Globalisation also considerably affects the welfare regime. Local business has to compete with global brand is a big disadvantage of globalisation. Local tradition and cultures are also endangered by globalisation when traditional dishes are replaced by fast-food meals from KFC, McDonald, or when traditional music, clothing, housing etc. are being transformed into more modern forms. This is why local people may oppose to this idea of globalizing. However, we have to remember that globalisation is what helping us catching up with world, is an opportunities for self-development for every country.

We are now able to know and learn about the world newest technology, science, medicine through internet, computers, televisions, newspapers, etc. and adapt and apply them our life and work. Students are able to go overseas and study to help their countries, whether it is their economy or medical health care. Globalisation is not only about money. Oil-rich countries may fall into the category of “underachievers” because they haven’t been able to convert or invest their wealth into better education and better living conditions. Globalisation – working together with more developed countries and adapting their systems is possible helpful solution. Globalisation also enables us to experience and appreciate other cultures.

Environment is a huge aspect of globalisation. China and Seoul (Korea) are perfect examples of how globalisation impacts the environment. The two countries both are facing the challenge of sustainable development. For China case, they have put their aim of increasing production in order to be economically self-sufficient over protecting the environment. Pollution and over-use of resources were considered less important than meeting the need of a rapid increasing population.

Forests are tracked down to make space for factories. Deforestation leads to soil erosion, increases the risk of severe floods and loss of rare species. As biodiversity declines, so does human’s health. Industrialisation leads to increase of harmful exhaust gas, contributing to global warming. Seoul (Korea) has been recognised after the Seoul Olympic. Since then the city has been a global site for tourism. Operations of many famous international hotel chains, fast-food restaurants, convenience stores increase. Investment from other countries effectively boosts up the economy.

Migration from rural to urban areas in the country increases. Therefore, Seoul soon encountered the problems of over population. Chronic traffic congestion happens every day, primary source of water is polluted with untreated sewage and exhaust fumes haze over the city, blocking the sun.

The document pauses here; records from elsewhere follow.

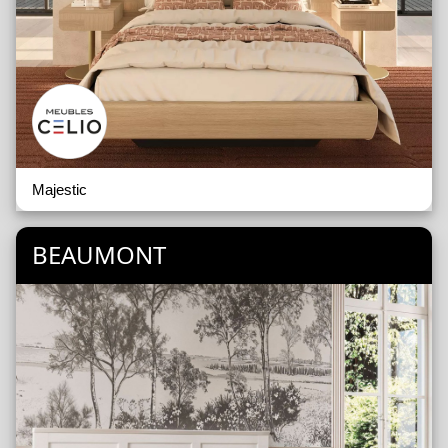
Majestic
BEAUMONT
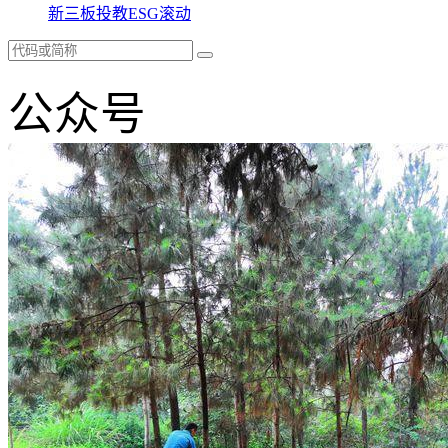
新三板
投教
ESG
滚动
公众号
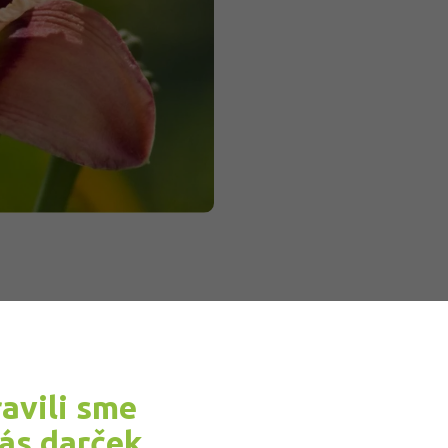
ravili sme
vás darček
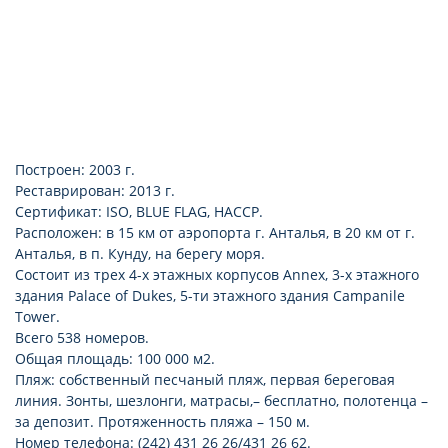
Построен: 2003 г.
Реставрирован: 2013 г.
Сертификат: ISO, BLUE FLAG, HACCP.
Расположен: в 15 км от аэропорта г. Анталья, в 20 км от г.
Анталья, в п. Кунду, на берегу моря.
Состоит из трех 4-х этажных корпусов Annex, 3-х этажного
здания Palace of Dukes, 5-ти этажного здания Campanile
Tower.
Всего 538 номеров.
Общая площадь: 100 000 м2.
Пляж: собственный песчаный пляж, первая береговая
линия. Зонты, шезлонги, матрасы,– бесплатно, полотенца –
за депозит. Протяженность пляжа – 150 м.
Номер телефона: (242) 431 26 26/431 26 62.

The benefits of globalisation are proved to be highly unevenly distributed. Statistic about distributing of telephone lines show that countries in the richest fifth of the world possess 74% of the number of telephone lines, while the poorest fifth only get about 1.5%. 3 billion people, nearly half of the world population are excluded.

These are people who make less than $3/day or aren’t employed by global brands’ companies. They have no wealth, no access to internet and lack of skills to actively participate in this process. With all these problems and benefits brought to us by globalisation, it is clear that our biggest goal now is to ensure that globalisation become a sustainable process and a positive forward force for all, instead of leaving billions behind.